Heating at 95 °C for 10 min is a rapid protocol that only requires a heating bath, and no additional reagents need to be added to samples. Heating at 95 °C caused all serum samples to coagulate, preventing their analyses. Therefore, this method is not recommended for serum samples, unless the solid state of the sample does not interfere with the techniques used for biomarker measurement. Heating at 95 °C causes a marked decrease in cortisol, haptoglobin, alpha-amylase, tADA, ADA2, TEACH, and LDH in saliva samples, reaching zero concentrations in most cases. For TEACH, heating causes an 18.3% median reduction, although data was strongly correlated with NT (r = 0.9636, p > 0.001). GGT concentration also decreased to 0 UI/L, although in this case, the difference was not considered significant. Although it was not statistically relevant, 95 °C heating produced a 20% median increase in total protein (r = 0.9636, p < 0.001), which may be associated with protein denaturalization caused by heat. Overall, 95 °C heating could be employed for the measurement of CUPRAC and FRAP with confidence. The strong correlation observed between NT aliquots and 95 °C heating for protein content and TEACH also allow their measurement and posterior correction. However, 95 °C heating is not recommended for the measurement of other biomarkers such as cortisol, haptoglobin, alpha-amylase tADA, and ADA2.
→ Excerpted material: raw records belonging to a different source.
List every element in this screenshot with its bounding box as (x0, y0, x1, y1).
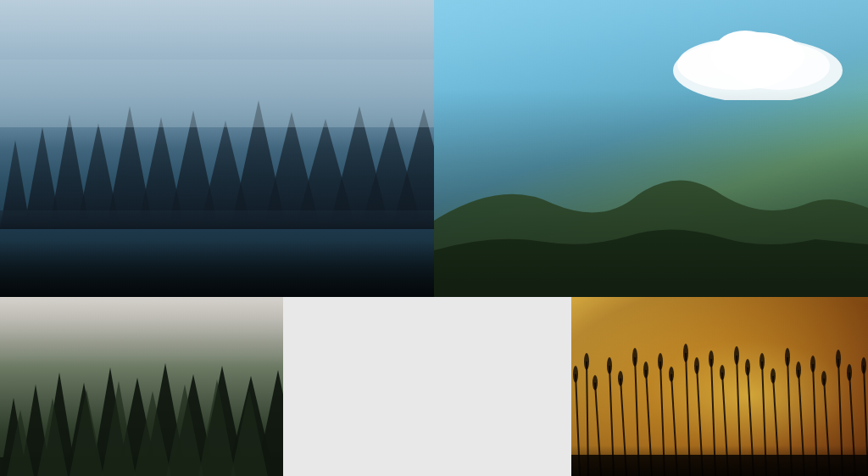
app-container (0, 0, 868, 476)
svg-point-85 (821, 371, 826, 386)
svg-point-84 (810, 356, 815, 372)
awk-meta-2 (22, 266, 412, 278)
card-constitutional-2[interactable] (283, 297, 571, 476)
card-poets-2[interactable] (571, 297, 868, 476)
card-awakenings-2[interactable] (0, 0, 434, 297)
museum-title-2[interactable] (456, 220, 846, 249)
svg-point-86 (836, 350, 841, 368)
card-forest-2[interactable] (0, 297, 283, 476)
svg-point-77 (720, 365, 725, 380)
svg-point-88 (861, 357, 866, 374)
svg-point-75 (694, 357, 699, 374)
poets-overlay (571, 445, 868, 476)
svg-point-68 (607, 357, 612, 374)
svg-point-76 (709, 350, 714, 367)
card-museum-2[interactable] (434, 0, 868, 297)
svg-point-69 (618, 371, 623, 386)
svg-point-78 (734, 346, 739, 365)
svg-rect-15 (0, 59, 434, 127)
svg-point-65 (573, 366, 578, 383)
svg-point-72 (658, 353, 663, 370)
constitutional-inner (410, 370, 444, 404)
svg-point-79 (745, 359, 750, 376)
svg-point-67 (593, 375, 598, 390)
awk-overlay (0, 240, 434, 297)
svg-point-73 (669, 367, 674, 382)
svg-point-66 (584, 353, 589, 370)
svg-point-74 (683, 344, 688, 362)
svg-point-71 (643, 361, 648, 378)
museum-meta-2 (456, 265, 846, 277)
svg-point-82 (785, 348, 790, 367)
svg-point-81 (771, 368, 776, 384)
awk-trees (0, 59, 434, 229)
museum-overlay-2 (434, 0, 868, 297)
svg-point-83 (796, 361, 801, 378)
svg-point-87 (847, 364, 852, 381)
forest-trees-2 (0, 315, 283, 476)
top-row (0, 0, 868, 297)
svg-rect-14 (0, 210, 434, 229)
svg-point-70 (632, 348, 637, 367)
bottom-row (0, 297, 868, 476)
svg-point-80 (760, 353, 765, 370)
Based on our results, NP-40 is the inactivation protocol that causes fewer alterations in biomarker concentrations compared to untreated aliquots, and thus, could be evaluated for the first time for use with other biomarkers. However, Triton X-100 could also be a suitable inactivation treatment since its correlation coefficients with untreated aliquots are, in most cases, close to 1. Finally, inactivation with 95 °C for 10 min coagulates serum samples, preventing their measurement. In saliva, 95 °C heating for 10 min was the treatment that caused the most alterations in biomarker levels, although some biomarkers were not affected.
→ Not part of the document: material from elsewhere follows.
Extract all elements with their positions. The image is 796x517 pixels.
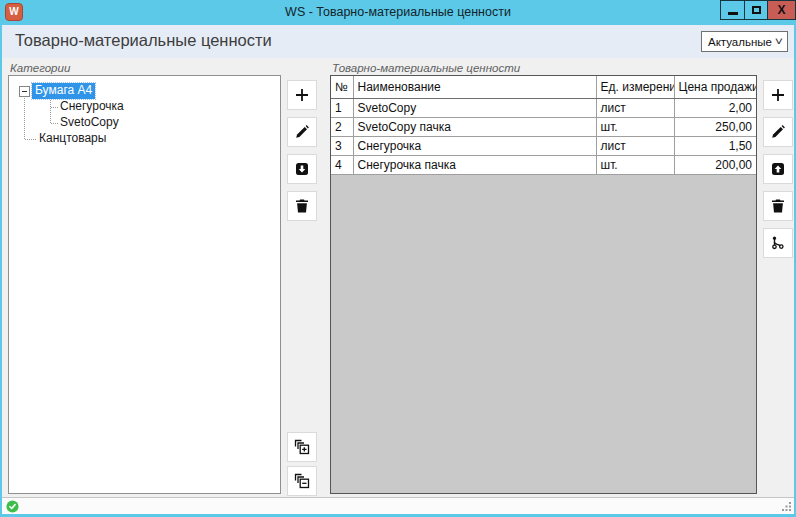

The use of serum and saliva samples from ASFV-infected domestic pigs allowed us to test the inactivation of ASFV in complex biological matrices. This suggests that these treatments could also be used in other biological matrices, such as blood and other biological fluids. During the present study we were able to report that, when used alone, Triton X-100 and NP-40 are able to rapidly inactivate the infectivity of a large-enveloped DNA virus, such as ASFV, at a concentration of 0.5% without interfering with the measurement of important porcine biomarkers. Because the methodology used in this study was highly effective, the methodology was considered sufficient to render these samples non-infectious. Hence, these protocols may mitigate the health risks for animals.

5. Conclusions

While we did observe the impacts of virus inactivation procedures on biomarker detection techniques, correlation still warrants analyses. The best combination from our study was NP-40 at a concentration of 0.5%; which produced significant changes in the levels of tADA, ADA2, FRAP, and LDH in serum, and total proteins and FRAS in saliva. Based on our data, future animal experiments should be supplemented with biomarker analyses.